Digital Toolbox


Project URL

Site screenshot
Cost and Development Philosophy

Free, open source

Local Installation or Hosted Solution

Local installation


TranscriberAG is designed for assisting the manual annotation of speech signals. It provides a user-friendly graphical user interface (GUI) for segmenting long duration speech recordings, transcribing them, labeling speech turns, topic changes and acoustic conditions.


TranscriberAG is geared toward the needs of the speech research community, but its features might be found useful for other applications. It uses the Annotation Graph format as native format but can read a number of other annotation formats. (source)


“This new version is based on Annotation Graphs (AG), the default format of the new annotation files: the associated XML-based format is named tag, and file names are suffixed .tag.” (source)

Use on SpokenWeb Project

To date we have not used TranscriberAG on the SpokenWeb project.
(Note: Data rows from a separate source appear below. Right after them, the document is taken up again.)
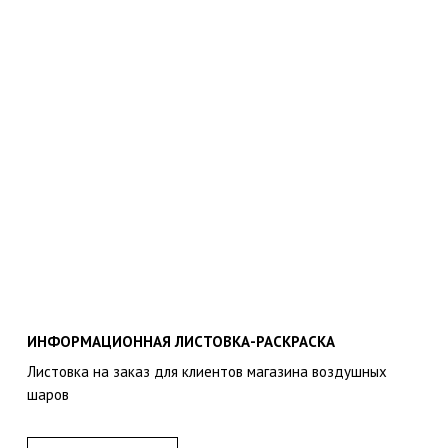
ИНФОРМАЦИОННАЯ ЛИСТОВКА-РАСКРАСКА
Листовка на заказ для клиентов магазина воздушных
шаров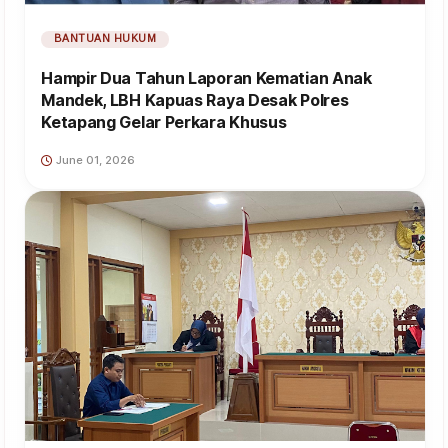
BANTUAN HUKUM
Hampir Dua Tahun Laporan Kematian Anak
Mandek, LBH Kapuas Raya Desak Polres
Ketapang Gelar Perkara Khusus
June 01, 2026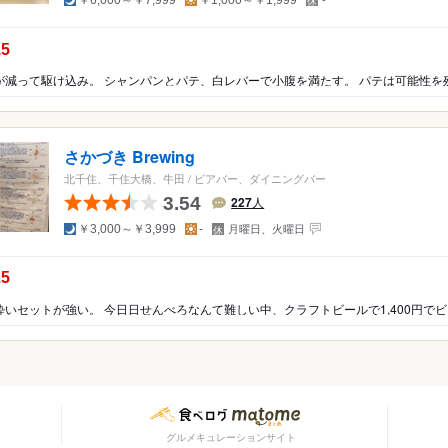
￥6,000～￥7,999
￥1,000～￥1,999
-
休
日
カ
南アフリカ
の点数：
.5
さかづき Brewing
北千住、千住大橋、牛田
/
ビアバー、ダイニングバー
3.54
227
人
夜
昼
定
￥3,000～￥3,999
-
月曜日、火曜日
休
日
の点数：
.5
グルメキュレーションサイト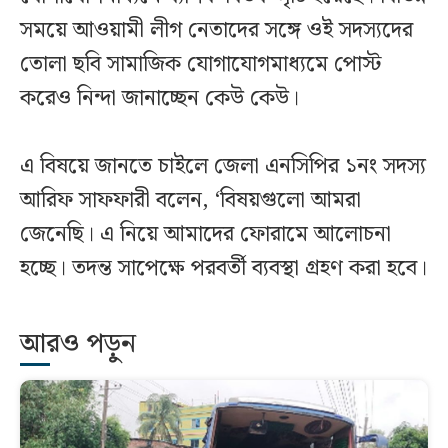
সময়ে আওয়ামী লীগ নেতাদের সঙ্গে ওই সদস্যদের
তোলা ছবি সামাজিক যোগাযোগমাধ্যমে পোস্ট
করেও নিন্দা জানাচ্ছেন কেউ কেউ।
এ বিষয়ে জানতে চাইলে জেলা এনসিপির ১নং সদস্য
আরিফ সাফফারী বলেন, ‘বিষয়গুলো আমরা
জেনেছি। এ নিয়ে আমাদের ফোরামে আলোচনা
হচ্ছে। তদন্ত সাপেক্ষে পরবর্তী ব্যবস্থা গ্রহণ করা হবে।
আরও পড়ুন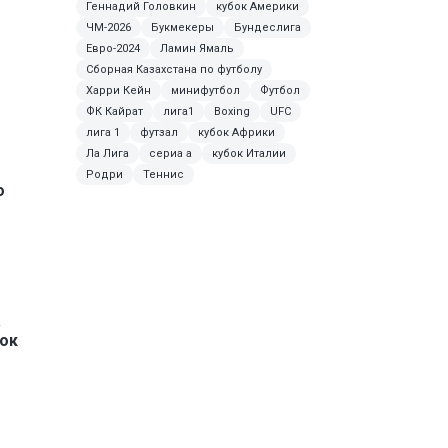
Геннадий Головкин
кубок Америки
ЧМ-2026
Букмекеры
Бундеслига
Евро-2024
Ламин Ямаль
б
Сборная Казахстана по футболу
Харри Кейн
минифутбол
Футбол
ФК Кайрат
лига1
Boxing
UFC
лига 1
футзал
кубок Африки
Ла Лига
сериа а
кубок Италии
Родри
Теннис
о
а
бок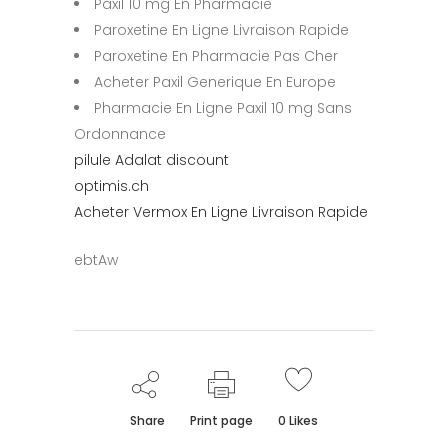
Paxil 10 mg En Pharmacie
Paroxetine En Ligne Livraison Rapide
Paroxetine En Pharmacie Pas Cher
Acheter Paxil Generique En Europe
Pharmacie En Ligne Paxil 10 mg Sans
Ordonnance
pilule Adalat discount
optimis.ch
Acheter Vermox En Ligne Livraison Rapide
ebtAw
Share
Print page
0
Likes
While the tool could simply be used as is, several features are of interest from a development perspective (i.e. to be incorporated in the SpokenWeb site):

  • enhance signal output (tempo/pitch variation)
  • transcription and annotation for multiple speakers
  • support for named entities
  • easy creation and modification of temporal anchors
  • multilingual support

TranscriberAG provides support for “annotation events” (source):

  • Noise inserts foreground noise event (for example breathing, general, conversation, etc).”
  • “Pronounciation annotates pronunciation problems (eg. unintelligible).”
  • Language annotates short scope language changes.”
  • Normalization inserts term normalisation (dates, numbers, etc).”
  • Disfluency annotates discourse disfluencies (hesitation, revision, etc).”

TranscriberAG provides support for “named entities” (source):

  • Person annotates a person identification (human, fictional character, other, etc)”
  • Location annotates a geographical location name (town, country, region, other, etc).”
  • Time annotates a time definition (date, hour, other).”
  • “Amount annotates an amount (currency, other).”
  • Organization annotates an organization name (non profit, educative, commercial, other).”
  • Geo Socio Politic annotates a geo-socio-political entity.”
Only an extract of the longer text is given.